Langit malam menghitam pekat. Titik-titik bintang bertebaran mirip kumpulan kismis di atas lingkaran loyang kue kukus. Semilir angin mengembara ke setiap penjuru. Sejuk, damai, harum, dan menggoda.

"Udah selesai?" tanya Narendra sembari mengelap rambut dengan handuk birunya. Hanya bermodalkan satu boxer Spongebob Squarepants yang menutupinya, tubuh Narendra terlihat dengan jelas yang bidang dan cukup kekar.

"Udah," jawab Prasetya dan Tommy serempak, "Ndra, udah jam sepuluh malem." Prasetya menambahkan. Tommy terlihat asyik dengan permainan game-nya.

"Kalau keluar rumah?" Narendra berpikir sejenak. Ia duduk di kasurnya sembari memandang langit-langit kamar, "kita ke rooftop aja, yuk!"

"Boleh. Nikmatin malam." tandas Tommy.

Bagus dan Narendra dengan segera menuju dapur membuat tiga gelas jus mangga. Tommy mengendarai motornya menuju supermarket membeli beberapa camilan.

***

"Lo beli pesanan gue, kan, Pras?" tanya Tommy yang menyadari bahwa Prasetya sudah kembali dengan membawa dua bungkus plastik berlabel supermarket terkenal.

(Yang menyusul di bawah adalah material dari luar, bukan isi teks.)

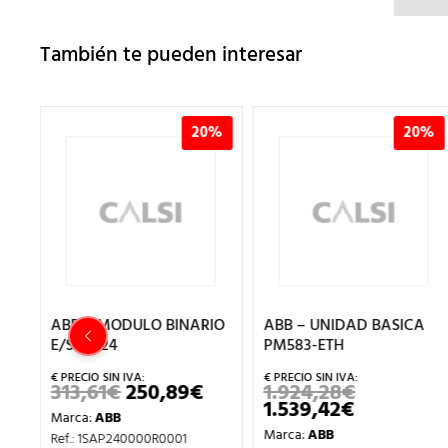
También te pueden interesar
%
20%
20%
ABB – MODULO BINARIO
ABB – UNIDAD BASICA
E/S DI524
PM583-ETH
313,61
€
250,89
€
1.924,28
€
EL
EL
EL
EL
PRECIO
PRECIO
PRECIO
1.539,42
€
PRECIO
EL
Marca:
ABB
L
ACTUAL
ORIGINAL
ACTUAL
ORIGINAL
PRECIO
Marca:
ABB
ES:
ERA:
ES:
ERA:
ACTUAL
Ref.: 1SAP240000R0001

Prasetya menikmati jajanan ringannya dengan riang gembira. Ia memang mendambakan ini semua. Jajanan itu adalah salah satu kegemarannya. Prasetya bahkan sampai tidak menawarkan lagi kepada Narendra maupun Tommy. Narendra dan Tommy duduk di kursi santai panjang berwarna putih yang terbuat dari anyaman rotan itu.

"Malam ini indah banget, yak!" ujar Tommy menyandarkan seluruh tubuhnya telentang menghadap ke langit malam. Wajahnya mengerling tatkala sebuah lampu menyorot tepat di wajahnya.

"Gue benci hal kayak tadi," Narenda berdeham membersihkan diri, "Secara tidak langsung. Pasti terjadi, rasa penyesalan selalu dateng kalau habis ngelakuin kayak gitu. Ya, gak, sih?"

"Jangan sampai salah satu dari kita jadi pengkhianat." Tommy menjejalkan satu potongan buah apel ke dalam mulutnya.

Prasetya dan Narendra saling berpandangan menyimpulkan makna yang terkandung dalam uraian peringatan yang baru saja diucapkan oleh Tommy. Prasetya tersenyum kecil yang kemudian disusul oleh Narendra.

"Awas aja kalau sampai ternyata malah lo yang jadi pengkhianat." Prasetya menambahkan dengan buru-buru.

"Sial," balas Tommy melempar sebuah gulungan kertas ke arah Prasetya. Narendra tertawa terpingkal-pingkal.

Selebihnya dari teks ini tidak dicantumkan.